As the potential of sperical shell I and III are zero , I got two equation
Potential at shell I is zero hence $$K/r[q_1 + (2q/5) + (2q_3 /7)] =0$$
Potential at shell III is zero hence $$2K/7r[q_1 + q + q_3]=0$$

From this I got $q_1 =(-74q/25)$ and $q_3 = (-49q/25)$

asked Feb 6, 2017 in Physics Problems by koolman (4,286 points)
edited Feb 8, 2017 by koolman
I see only one equation here. ... So what do you do next?

Isn't this a trick question? The electric charge on II resides on the outer surface.
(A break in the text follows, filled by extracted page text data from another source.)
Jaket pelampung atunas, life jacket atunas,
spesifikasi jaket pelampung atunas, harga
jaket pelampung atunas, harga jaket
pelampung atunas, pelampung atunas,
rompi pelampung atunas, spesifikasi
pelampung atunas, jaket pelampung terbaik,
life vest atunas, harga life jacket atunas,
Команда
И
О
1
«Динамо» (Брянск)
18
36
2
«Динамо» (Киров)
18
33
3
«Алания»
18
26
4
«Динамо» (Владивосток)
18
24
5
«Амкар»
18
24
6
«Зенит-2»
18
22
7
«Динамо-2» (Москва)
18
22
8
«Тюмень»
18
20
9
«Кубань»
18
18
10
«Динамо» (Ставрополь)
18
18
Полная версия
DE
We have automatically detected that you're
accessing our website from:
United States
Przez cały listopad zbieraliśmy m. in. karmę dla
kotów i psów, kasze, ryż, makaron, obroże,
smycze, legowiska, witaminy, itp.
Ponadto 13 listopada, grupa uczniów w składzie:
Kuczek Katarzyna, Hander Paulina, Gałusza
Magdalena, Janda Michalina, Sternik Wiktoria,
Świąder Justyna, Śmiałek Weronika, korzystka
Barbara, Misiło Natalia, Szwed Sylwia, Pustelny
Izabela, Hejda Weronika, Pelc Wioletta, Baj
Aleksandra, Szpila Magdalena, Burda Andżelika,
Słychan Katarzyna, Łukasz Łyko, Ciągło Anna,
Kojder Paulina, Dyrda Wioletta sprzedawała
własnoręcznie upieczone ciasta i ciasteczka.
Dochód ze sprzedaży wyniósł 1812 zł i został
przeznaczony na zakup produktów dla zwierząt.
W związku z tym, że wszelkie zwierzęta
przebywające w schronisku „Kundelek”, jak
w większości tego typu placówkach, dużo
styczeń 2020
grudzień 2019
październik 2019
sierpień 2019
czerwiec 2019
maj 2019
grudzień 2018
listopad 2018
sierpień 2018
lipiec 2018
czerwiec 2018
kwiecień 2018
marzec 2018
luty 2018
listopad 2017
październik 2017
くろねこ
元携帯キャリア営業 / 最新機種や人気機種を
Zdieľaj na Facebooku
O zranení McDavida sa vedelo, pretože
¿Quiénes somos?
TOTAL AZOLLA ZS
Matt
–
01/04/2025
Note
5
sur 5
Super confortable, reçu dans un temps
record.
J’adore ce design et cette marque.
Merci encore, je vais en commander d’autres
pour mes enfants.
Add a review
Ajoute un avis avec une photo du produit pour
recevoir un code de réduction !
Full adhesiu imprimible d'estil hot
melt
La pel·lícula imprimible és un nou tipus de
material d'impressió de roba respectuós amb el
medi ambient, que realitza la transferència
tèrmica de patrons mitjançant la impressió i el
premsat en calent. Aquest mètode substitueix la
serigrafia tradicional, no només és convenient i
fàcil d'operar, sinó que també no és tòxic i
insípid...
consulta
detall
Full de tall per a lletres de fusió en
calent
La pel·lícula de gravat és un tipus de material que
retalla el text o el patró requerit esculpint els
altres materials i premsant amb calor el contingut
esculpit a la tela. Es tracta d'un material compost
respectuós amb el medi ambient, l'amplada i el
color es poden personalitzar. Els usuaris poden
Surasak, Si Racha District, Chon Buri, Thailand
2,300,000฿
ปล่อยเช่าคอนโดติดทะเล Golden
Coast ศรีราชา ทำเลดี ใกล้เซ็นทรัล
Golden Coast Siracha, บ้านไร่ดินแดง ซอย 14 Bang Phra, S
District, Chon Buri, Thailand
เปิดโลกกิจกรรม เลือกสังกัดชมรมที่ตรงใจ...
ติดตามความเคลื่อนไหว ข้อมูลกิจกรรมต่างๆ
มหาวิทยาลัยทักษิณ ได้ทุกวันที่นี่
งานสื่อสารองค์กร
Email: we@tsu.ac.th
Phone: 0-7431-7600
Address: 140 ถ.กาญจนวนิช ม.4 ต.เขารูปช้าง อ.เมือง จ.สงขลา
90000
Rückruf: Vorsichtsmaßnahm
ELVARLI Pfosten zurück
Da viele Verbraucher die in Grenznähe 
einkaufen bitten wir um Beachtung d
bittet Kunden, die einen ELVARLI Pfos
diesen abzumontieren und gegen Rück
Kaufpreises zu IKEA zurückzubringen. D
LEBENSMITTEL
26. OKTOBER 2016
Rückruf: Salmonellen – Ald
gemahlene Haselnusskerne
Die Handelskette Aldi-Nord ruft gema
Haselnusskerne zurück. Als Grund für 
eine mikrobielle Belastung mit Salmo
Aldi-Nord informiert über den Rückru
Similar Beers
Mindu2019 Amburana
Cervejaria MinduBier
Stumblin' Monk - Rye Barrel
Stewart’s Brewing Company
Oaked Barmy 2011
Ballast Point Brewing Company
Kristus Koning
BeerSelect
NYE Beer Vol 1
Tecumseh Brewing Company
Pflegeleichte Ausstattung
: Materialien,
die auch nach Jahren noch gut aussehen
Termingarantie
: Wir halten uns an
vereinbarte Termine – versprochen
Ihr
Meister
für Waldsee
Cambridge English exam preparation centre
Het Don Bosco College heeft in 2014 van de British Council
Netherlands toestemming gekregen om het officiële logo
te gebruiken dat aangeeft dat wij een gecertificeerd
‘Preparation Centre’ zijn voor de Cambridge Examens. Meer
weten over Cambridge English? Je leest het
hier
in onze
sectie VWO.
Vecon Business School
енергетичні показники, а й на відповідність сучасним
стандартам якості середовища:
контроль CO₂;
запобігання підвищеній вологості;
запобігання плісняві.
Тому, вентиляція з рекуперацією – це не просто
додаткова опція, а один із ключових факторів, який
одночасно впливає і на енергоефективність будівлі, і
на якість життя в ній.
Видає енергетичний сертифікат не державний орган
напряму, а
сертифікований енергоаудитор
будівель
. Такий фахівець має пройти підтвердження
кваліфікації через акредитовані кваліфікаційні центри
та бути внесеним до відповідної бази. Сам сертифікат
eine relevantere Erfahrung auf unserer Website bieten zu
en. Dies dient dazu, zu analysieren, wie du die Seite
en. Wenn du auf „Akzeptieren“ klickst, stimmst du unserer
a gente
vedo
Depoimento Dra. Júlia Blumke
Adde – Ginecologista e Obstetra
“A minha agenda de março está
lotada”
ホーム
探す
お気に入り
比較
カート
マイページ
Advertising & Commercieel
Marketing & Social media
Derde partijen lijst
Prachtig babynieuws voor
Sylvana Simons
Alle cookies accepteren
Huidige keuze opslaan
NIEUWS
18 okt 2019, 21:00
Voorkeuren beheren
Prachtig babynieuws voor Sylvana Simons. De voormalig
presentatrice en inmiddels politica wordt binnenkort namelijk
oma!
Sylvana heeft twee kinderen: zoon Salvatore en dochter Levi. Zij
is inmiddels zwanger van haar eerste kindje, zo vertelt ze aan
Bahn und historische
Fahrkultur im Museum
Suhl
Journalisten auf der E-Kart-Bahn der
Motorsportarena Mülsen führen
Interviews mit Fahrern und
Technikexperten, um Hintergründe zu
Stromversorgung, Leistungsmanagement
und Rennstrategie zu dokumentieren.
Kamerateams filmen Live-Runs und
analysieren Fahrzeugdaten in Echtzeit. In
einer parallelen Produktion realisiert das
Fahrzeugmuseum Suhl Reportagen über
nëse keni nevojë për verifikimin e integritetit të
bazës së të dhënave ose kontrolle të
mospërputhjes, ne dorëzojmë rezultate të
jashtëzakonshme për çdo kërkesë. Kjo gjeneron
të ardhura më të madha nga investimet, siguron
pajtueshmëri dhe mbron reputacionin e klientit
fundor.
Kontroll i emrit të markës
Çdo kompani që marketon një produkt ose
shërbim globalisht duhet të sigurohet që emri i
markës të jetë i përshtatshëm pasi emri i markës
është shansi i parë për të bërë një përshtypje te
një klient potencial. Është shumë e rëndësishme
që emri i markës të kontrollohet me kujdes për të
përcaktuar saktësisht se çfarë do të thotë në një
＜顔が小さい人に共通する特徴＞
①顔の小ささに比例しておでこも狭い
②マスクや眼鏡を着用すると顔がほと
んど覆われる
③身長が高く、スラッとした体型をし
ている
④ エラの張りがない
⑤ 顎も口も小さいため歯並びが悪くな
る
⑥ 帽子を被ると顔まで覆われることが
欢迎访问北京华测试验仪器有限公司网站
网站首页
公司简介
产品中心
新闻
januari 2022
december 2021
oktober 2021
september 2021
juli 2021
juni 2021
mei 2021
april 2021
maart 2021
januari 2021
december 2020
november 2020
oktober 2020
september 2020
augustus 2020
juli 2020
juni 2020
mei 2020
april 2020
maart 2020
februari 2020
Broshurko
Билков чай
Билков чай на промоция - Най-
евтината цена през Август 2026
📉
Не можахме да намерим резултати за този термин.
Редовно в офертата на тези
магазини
So no charge is induced on I. There is no electric field between conductors I & II, so no energy is stored in this region.

Do you have a worked solution?
The potential of conductor I should be zero . I assumed charge of conductor I as q$_1$  so there will be charge induced that charge on conductor II would be -q$_1$ on inner side and q+q$_1$ on outer surface.

1 Answer

1 vote
Best answer

The arrangement can be viewed as two spherical capacitors in series.

Assume the charges on the inner and outer surfaces of the middle spherical shell are $q_1$ and $q_2$. The total charge on the middle shell is $q_1+q_2=q$. The charges induced on the inner and outer shells are $-q_1$ and $-q_2$ respectively.

The PD between the inner and outer shell of a spherical capacitor is $kQ(\frac{1}{a}-\frac{1}{b})$ where $Q$ is the charge on the inner shell and $a,b$ are the radii of inner and outer shells. So in this case the PDs between inner and middle shells and between middle and outer shells are
$V_1=k(-q_1)(\frac{1}{r}-\frac{1}{2.5r})= -\frac35 \frac{kq_1}{r}$
$V_2=k(+q_2)(\frac{1}{2.5r}-\frac{1}{3.5r})=\frac{4}{35} \frac{kq_2}{r}$.
These PDs are equal (and opposite in sign) because the middle shell is common and the outer shells are at the same potential, so
$\frac35 \frac{kq_1}{r}=\frac{4}{35} \frac{kq_2}{r}$
$q_2= \frac{21}{4}q_1$.
Substituting into $q_1+q_2=q$ gives

The energies stored in capacitors 1 and 2 are
$U_1=\frac12q_1V_1=\frac{3}{10} \frac{kq_1^2}{r}$
$U_2=\frac12 q_2V_2=\frac{2}{35}\frac{kq_2^2}{r}$

Except for the discrepancy over the sign of $q_1$, which makes no difference to the answers, these expressions agree with the answers you have been given.

answered Feb 8, 2017 by sammy gerbil (28,746 points)
edited Feb 8, 2017 by sammy gerbil
What mistake I have done
Sorry, I don't know, because I do not understand how you got your equations. You have not provided enough detail in your explanation.

Why don't you post your solution (in detail) as an answer?  Then I can comment on it.
Now is it fine
No, I still do not understand how you got these equations.
I have just as equated the total potential at shell I and III to be zero .
How did you get the left hand side of each equation?
I want to know what you did. I do not want to spend time looking at other sites to try to figure out what you did. If you are not prepared to explain in detail what you did, I cannot help.
At shell I potential due to charge q$_1$ is Kq$_1$/r , due to q is 2Kq/5r and due to q$_3$ is 2Kq$_3$/7r  . The same way for shell III.
That is the potential at shell III due to charge q$_1$ , q and q$_3$ are 2Kq$_1$/7r , 2Kq/7r and 2Kq$_3$/7r respectively .

Now I have just added these potential and equated to zero
OK I understand what you have done now. You have used the Principle of Superposition.

What you did wrong is that you did not use the correct sign for $q_2$ at conductor III. You assumed charge $+q_1$ is induced on outer surface of conductor I, charges on conductor II are $-q_1$ on inner surface  and $q+q_1=q_2$ on outer surface, and charge $-q_2$ on inner surface of conductor III. However, in your equations you used $+q_2$ as the charge on conductor III when it should be $-q_2$.

After you correct that mistake you get $q_2=\frac{21}{25}q$ and $q_1=-\frac{4}{25}q$.